La «Nueva normalidad» ha sido un invento gubernativo que en principio no significa nada. Gramaticalmente es una especie de oxímoron, una contradicción en sus términos, porque la normalidad nunca puede ser nueva: la normalidad es lo normal, lo que ha existido siempre; lo nuevo es lo que rompe lo acostumbrado, ruptura que sólo el paso del largo tiempo puede hacerla normal. Pero no se trata de un constructo inocente, sino por el contrario de algo muy meditado y pensado por el poder.
A la gobernanza de los países democráticos le ha tocado la lotería con la pandemia.
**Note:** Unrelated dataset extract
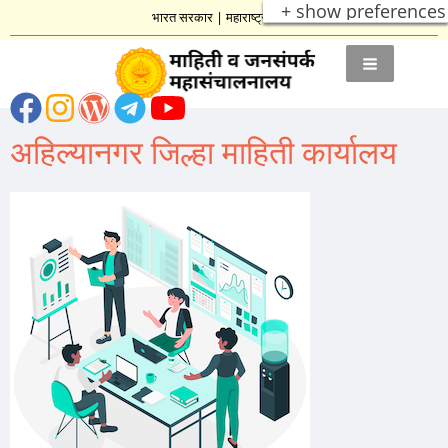
+ show preferences
भारत सरकार
|
महाराष्ट्र शासन
अहिल्यानगर जिल्हा माहिती कार्यालय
Pensemos en lo nuevo que nos han traído los años del covid: el fin de las salas de cine; la cita previa para cualquier otra cita (colas y burocracia); el riesgo de ir a la cárcel por negar («negacionismo» dicen) cosas tan opinables como el cambio climático provocado por el hombre… y sobre todo, y aquí está el fondo de la cuestión, nos hemos acostumbrado a ser sumisos a las órdenes del mando; una delicia para gobernantes mediocres.
En España salta a la vista esta nueva realidad con el incremento galopante del intervencionismo gubernativo que va desde el control de las empresas a la vida privada de los ciudadanos. Así, y baste como ejemplo, la recién aprobada Ley de la vivienda que protege la delincuencia «okupa» en perjuicio de la propiedad privada que supuestamente garantiza la Constitución. Felices nuestros señores. Los imagino esperando llenos de ilusión alguna nueva crisis derivada por ejemplo de la guerra contra Rusia. Hace sólo una semana ya se nos anunciaron jubilosamente nuevas austeridades en la UE. Más sumisión y ni un solo grito de protesta.